INSTALLATION
The package distributed consists of:
main source file gmx.f
auxiliary routines in
fortran and C algama.f dgauss4.f pnorm.f dgamma.f xflush.f sd.c
makefile Makefile_gmx
example data files enz.dat galx.dat lnacid.dat (used in Richardson and Green)
AACRresiduals.dat (used in Broët et al)
this file readme.txt
All files are text files, so can be run under Unix or Windows (subject to correct format for line endings).
---------------------------------------------
RUNNING
Gmix is a Fortran program for Unix-like systems, implementing
the methodology for univariate normal mixture
analysis described in Richardson and Green
(J. R. Statist. Soc. B, 1997, 59, 731-792; see also the
correction in J. R. Statist. Soc. B, 1998, 60, 661).
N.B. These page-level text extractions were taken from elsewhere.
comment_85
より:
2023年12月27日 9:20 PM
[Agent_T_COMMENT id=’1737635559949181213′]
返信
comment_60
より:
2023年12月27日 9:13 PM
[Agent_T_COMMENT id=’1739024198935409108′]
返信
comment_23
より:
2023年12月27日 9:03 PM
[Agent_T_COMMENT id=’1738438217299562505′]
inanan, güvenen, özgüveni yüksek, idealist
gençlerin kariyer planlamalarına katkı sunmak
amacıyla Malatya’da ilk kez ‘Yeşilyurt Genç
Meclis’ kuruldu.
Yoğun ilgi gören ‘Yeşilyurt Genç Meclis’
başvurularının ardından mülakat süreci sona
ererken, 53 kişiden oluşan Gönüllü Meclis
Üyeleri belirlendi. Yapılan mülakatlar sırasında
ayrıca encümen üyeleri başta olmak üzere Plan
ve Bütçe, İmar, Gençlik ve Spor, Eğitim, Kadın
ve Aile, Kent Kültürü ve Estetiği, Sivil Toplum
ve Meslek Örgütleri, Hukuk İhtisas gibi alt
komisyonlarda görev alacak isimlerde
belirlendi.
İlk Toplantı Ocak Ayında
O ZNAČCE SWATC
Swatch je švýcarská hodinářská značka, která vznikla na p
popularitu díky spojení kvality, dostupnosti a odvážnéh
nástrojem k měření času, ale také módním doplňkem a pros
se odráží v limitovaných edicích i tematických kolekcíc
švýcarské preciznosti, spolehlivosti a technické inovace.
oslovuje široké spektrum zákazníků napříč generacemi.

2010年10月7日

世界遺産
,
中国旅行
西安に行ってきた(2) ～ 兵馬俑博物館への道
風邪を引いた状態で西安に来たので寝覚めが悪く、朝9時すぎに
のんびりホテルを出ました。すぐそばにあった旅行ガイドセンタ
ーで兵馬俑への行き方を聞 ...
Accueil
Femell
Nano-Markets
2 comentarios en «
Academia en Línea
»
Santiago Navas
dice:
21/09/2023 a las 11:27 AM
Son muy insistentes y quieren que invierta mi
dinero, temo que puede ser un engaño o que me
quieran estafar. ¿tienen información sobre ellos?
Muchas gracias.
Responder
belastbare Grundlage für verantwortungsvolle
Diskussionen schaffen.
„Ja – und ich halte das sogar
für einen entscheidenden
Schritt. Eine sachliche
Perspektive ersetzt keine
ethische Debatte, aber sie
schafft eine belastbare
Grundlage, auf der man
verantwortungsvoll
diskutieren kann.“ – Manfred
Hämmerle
These notes assume familiarity with this paper.
The model described in the above papers has been extended
so that one component has fixed mean and possible fixed
variance. Instead of one parameter k for the number of components,
there are now two parameters kleft and kright for the numbers of
components to the left and right respectively of the fixed mean
component. Either of these parameters can be zero.
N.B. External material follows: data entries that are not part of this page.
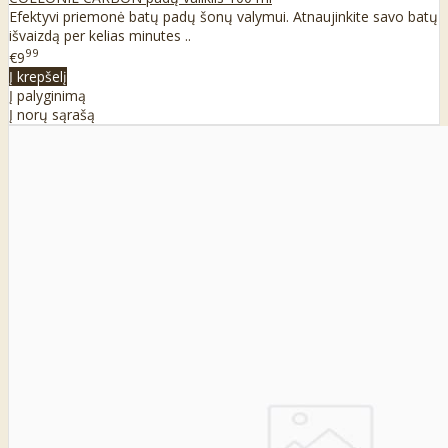
Efektyvi priemonė batų padų šonų valymui. Atnaujinkite savo batų
išvaizdą per kelias minutes ..
99
€9
Į krepšelį
Į palyginimą
Į norų sąrašą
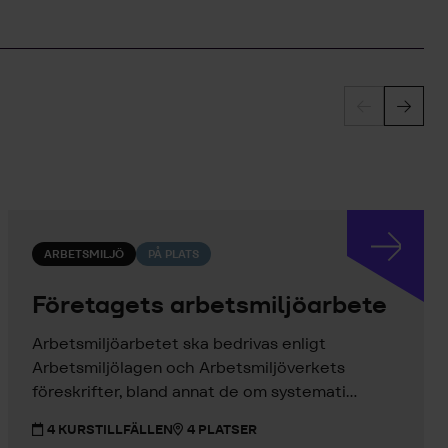
ARBETSMILJÖ
PÅ PLATS
Företagets arbetsmiljöarbete
Arbetsmiljöarbetet ska bedrivas enligt
Arbetsmiljölagen och Arbetsmiljöverkets
föreskrifter, bland annat de om systemati...
4 KURSTILLFÄLLEN
4 PLATSER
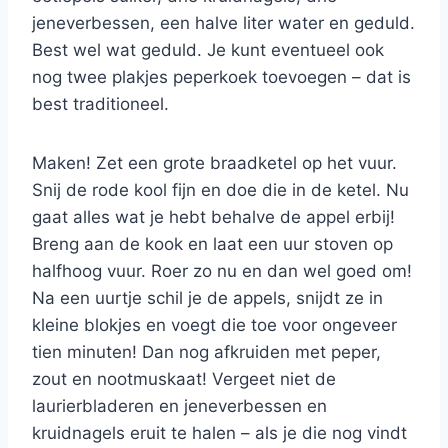
jeneverbessen, een halve liter water en geduld.
Best wel wat geduld. Je kunt eventueel ook
nog twee plakjes peperkoek toevoegen – dat is
best traditioneel.
Maken! Zet een grote braadketel op het vuur.
Snij de rode kool fijn en doe die in de ketel. Nu
gaat alles wat je hebt behalve de appel erbij!
Breng aan de kook en laat een uur stoven op
halfhoog vuur. Roer zo nu en dan wel goed om!
Na een uurtje schil je de appels, snijdt ze in
kleine blokjes en voegt die toe voor ongeveer
tien minuten! Dan nog afkruiden met peper,
zout en nootmuskaat! Vergeet niet de
laurierbladeren en jeneverbessen en
kruidnagels eruit te halen – als je die nog vindt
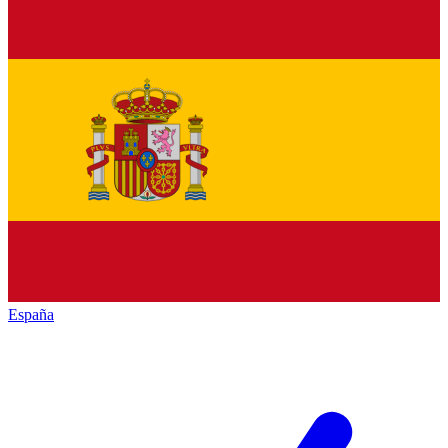
España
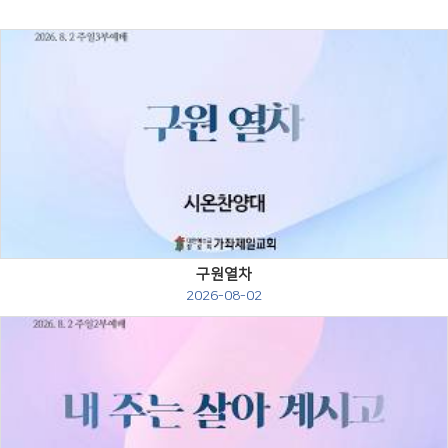
Views
구원열차
2026-08-02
The program reads a single main data file, and produces
multiple output text files summarising the posterior
distribution of the model, for subsequent analysis
and display (R or Splus are good choices for these
tasks). (Only very limited summary information
is computed by this program itself.)
The run of the program is controlled by options, switches
and parameter settings that have sensible default values,
and can be set by command line arguments in Unix shell
style.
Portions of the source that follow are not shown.